As I lay in savasana (corpse) pose this week, I thought about what yoga has taught me. I’ve done yoga a long time – 25 years – and I’ve learned so much from it. Key elements include body wisdom, emotions, energy, and breath. Today I’d like to share these core learnings with you, dear reader.
Body Wisdom
Do you live in your head? If you do, you’re not alone. In fact, I think most of us spend too much time using our cerebral matter and not enough using the other parts that make us whole, body, heart, and spirit.
Yoga moves you out of your head and into your body. You likely know the physical benefits of exercise. You may already realize its effects on your mood. However, you may not be aware that your body is an information source, just like your mind.
In truth, your body teaches you.
It teaches you about vulnerability when you pull a muscle and can’t perform to your usual standards. It teaches you strength when you hold Warrior II without force, maintaining steady breath while your heart is pounding.
Yoga specifically teaches you poses that offer a physical expression for a feeling you experience.
Take one of my favourites: tree pose. Get “planted, rooted, grounded” as I learned from Eric Schiffman, my first yoga instructor, in the Ali McGraw yoga video from 1994. Doing tree pose helps me feel grounded. In tree pose, I balance strength with vulnerability. “Trees sway. Get more grounded,” advises Schiffman.
Emotions
Yoga teaches you that emotions get stored in the hips. By physically releasing the tension in the hips, you can open yourself up emotionally. It’s not unusual for new practitioners to experience a flood of tears when doing pigeon pose or its equivalent on your back, reclined pigeon.
Yoga can also reveal emotional blockages.
Bessel van der Kolk, a trauma researcher who got trained as a yoga teacher, says in The Body Keeps the Score that certain poses like Happy Baby can be traumatizing for assault victims. Another example is Camel pose, which opens up your chest. It can make you feel vulnerable because you are physically baring your heart to the sky. If you are not willing to feel vulnerable, Camel can make you anxious.
Energy
Physical poses release stuck energy which is why exercise is such a great way to shift your perspective. The body carries a lot of tension. Too often, tension becomes normalized as a by-product of life’s stressors. Yet the price of this viewpoint is less vitality because you are expending energy on maintaining that tension instead of releasing it.

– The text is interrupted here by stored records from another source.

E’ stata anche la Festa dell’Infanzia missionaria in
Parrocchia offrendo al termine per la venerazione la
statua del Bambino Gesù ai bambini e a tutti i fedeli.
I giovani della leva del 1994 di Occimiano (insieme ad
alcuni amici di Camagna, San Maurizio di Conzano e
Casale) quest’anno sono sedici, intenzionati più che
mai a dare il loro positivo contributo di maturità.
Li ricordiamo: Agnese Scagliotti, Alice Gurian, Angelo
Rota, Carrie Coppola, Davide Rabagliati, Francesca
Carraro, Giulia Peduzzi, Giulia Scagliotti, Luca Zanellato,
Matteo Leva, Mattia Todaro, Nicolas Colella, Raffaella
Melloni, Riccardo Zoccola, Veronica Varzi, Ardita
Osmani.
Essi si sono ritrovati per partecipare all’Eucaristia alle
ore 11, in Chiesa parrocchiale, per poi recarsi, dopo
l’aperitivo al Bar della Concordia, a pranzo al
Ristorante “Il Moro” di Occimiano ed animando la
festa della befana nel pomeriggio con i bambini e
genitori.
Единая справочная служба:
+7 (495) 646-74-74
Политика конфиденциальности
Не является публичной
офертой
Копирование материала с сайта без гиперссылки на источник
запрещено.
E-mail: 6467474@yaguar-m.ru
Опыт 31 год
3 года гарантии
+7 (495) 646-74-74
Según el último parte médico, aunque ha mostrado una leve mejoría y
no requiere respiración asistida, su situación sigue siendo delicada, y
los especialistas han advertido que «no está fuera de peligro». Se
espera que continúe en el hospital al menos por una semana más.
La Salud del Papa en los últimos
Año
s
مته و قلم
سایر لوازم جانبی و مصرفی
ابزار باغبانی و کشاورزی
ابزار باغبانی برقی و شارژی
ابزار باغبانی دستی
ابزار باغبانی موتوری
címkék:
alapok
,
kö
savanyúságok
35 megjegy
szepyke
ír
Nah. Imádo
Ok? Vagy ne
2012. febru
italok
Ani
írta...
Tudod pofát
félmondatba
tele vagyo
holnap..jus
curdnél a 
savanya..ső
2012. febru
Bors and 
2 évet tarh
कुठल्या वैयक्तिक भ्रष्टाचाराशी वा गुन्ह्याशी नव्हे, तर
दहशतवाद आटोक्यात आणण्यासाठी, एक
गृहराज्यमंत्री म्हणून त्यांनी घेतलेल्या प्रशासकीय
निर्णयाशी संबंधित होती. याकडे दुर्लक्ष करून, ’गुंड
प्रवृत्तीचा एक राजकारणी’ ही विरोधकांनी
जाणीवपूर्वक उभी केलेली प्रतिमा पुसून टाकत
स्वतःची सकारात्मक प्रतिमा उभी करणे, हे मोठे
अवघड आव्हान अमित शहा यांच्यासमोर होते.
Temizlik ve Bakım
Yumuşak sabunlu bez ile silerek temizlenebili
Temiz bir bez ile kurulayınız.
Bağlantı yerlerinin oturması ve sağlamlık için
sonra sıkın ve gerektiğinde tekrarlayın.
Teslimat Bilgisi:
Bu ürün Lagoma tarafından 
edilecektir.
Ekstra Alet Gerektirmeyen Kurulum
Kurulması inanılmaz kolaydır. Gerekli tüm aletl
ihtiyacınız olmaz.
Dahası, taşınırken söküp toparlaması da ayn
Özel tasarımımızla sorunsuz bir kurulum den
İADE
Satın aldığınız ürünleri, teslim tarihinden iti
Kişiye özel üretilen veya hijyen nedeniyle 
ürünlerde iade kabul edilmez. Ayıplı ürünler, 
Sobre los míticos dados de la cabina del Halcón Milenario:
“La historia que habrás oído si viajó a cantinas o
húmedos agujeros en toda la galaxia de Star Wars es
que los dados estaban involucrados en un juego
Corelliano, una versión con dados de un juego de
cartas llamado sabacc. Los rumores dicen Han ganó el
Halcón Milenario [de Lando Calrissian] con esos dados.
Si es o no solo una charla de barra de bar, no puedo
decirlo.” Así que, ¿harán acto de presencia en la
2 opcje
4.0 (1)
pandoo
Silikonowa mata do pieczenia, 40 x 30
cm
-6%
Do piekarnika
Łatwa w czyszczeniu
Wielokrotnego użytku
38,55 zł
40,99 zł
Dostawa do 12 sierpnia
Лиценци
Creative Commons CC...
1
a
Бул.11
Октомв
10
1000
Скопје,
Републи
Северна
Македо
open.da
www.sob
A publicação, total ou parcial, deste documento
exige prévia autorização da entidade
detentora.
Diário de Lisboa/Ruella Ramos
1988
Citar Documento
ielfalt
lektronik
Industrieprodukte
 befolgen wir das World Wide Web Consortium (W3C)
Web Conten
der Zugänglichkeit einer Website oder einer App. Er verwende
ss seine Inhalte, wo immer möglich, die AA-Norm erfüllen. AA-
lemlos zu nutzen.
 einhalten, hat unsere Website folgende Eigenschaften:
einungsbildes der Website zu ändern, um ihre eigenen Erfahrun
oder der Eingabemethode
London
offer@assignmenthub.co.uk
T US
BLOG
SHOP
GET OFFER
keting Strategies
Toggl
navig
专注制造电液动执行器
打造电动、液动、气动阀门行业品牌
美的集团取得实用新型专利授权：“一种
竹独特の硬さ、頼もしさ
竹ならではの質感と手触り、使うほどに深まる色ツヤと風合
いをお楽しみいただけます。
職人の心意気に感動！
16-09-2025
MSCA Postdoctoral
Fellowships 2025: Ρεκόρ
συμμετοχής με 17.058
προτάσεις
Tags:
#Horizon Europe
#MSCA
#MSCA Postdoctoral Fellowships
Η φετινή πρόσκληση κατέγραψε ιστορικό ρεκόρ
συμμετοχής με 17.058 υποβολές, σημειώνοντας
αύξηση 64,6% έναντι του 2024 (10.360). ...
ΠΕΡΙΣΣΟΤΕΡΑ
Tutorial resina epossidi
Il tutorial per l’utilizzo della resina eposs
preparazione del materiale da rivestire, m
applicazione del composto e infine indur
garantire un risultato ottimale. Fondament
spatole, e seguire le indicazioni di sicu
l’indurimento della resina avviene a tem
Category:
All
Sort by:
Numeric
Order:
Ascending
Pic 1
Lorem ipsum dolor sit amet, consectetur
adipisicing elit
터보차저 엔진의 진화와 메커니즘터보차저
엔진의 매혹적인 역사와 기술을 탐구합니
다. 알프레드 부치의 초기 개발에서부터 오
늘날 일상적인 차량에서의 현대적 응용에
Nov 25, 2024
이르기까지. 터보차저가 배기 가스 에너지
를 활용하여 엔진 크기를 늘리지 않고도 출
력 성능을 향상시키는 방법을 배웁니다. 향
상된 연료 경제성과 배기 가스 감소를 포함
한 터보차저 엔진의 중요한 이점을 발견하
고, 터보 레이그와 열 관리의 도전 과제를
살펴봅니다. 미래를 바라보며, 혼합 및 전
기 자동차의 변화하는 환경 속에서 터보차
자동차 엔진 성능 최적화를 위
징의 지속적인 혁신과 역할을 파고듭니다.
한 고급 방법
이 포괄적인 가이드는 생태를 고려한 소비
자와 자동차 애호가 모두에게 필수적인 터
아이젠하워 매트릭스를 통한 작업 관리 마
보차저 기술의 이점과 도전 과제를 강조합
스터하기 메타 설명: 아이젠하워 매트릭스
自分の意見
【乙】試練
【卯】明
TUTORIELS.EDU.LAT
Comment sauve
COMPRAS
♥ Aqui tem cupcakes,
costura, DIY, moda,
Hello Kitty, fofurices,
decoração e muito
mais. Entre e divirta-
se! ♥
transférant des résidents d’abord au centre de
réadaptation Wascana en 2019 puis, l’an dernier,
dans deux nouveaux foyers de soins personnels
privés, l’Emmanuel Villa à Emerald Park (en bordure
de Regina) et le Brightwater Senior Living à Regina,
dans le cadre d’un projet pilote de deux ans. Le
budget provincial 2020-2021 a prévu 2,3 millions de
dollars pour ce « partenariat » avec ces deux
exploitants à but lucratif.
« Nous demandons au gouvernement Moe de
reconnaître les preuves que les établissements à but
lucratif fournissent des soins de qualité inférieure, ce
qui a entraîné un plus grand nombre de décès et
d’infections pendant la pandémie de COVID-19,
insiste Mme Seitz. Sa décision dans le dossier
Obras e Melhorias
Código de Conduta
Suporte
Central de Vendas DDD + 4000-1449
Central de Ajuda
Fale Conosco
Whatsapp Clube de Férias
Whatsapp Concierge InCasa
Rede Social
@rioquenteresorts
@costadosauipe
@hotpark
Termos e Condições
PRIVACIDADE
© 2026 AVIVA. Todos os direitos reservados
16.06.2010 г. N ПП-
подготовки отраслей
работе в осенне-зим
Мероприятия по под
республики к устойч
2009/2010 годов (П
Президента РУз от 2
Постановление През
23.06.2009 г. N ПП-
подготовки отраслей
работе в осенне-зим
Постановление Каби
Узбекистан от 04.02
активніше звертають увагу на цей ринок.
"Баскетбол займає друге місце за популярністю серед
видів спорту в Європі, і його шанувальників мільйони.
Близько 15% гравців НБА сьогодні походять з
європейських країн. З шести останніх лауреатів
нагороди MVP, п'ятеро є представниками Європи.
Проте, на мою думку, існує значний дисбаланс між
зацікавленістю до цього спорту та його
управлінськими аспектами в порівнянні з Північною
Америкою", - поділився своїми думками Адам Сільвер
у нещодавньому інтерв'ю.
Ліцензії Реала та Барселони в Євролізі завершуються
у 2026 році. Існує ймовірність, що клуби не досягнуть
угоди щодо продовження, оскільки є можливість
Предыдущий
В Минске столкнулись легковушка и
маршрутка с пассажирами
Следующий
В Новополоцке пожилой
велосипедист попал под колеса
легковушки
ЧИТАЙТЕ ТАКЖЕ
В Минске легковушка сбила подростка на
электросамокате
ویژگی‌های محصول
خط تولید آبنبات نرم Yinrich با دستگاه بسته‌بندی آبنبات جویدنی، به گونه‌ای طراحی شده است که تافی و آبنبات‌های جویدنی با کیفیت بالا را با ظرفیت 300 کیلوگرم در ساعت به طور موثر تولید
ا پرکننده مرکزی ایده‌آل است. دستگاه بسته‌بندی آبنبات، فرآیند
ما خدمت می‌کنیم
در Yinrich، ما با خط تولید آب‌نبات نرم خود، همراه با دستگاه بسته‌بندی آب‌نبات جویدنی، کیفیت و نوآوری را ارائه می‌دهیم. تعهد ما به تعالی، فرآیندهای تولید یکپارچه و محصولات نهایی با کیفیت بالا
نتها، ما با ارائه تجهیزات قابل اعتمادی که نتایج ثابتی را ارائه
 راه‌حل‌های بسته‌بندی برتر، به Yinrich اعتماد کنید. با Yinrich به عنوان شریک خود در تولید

When you release that tension, you create new space for yourself. “New space” takes the form of energy. You perceive differently, with resources that weren’t available to you before.
Breath
Breathing is the most direct way to get present. You spend a lot of time in yoga focusing on your breath as a way to manage the physicality of the practice and to empty the mind to prepare for meditation, which was the initial intended purpose of yoga.
The monkey mind wanders, even during a yoga class, but breath is something you can do in every moment to bring you back to the present because, without fail, breathing happens now.
When you’re present, not worrying about the future or ruminating in the past, you recognize you can do and be anything in THIS moment.
I love yoga. Friends and family know I will do it for the rest of my life. It feels good, fills my heart, and nourishes my soul. Yoga also helps my monkey brain settle down. Try it. You’ll see what I mean.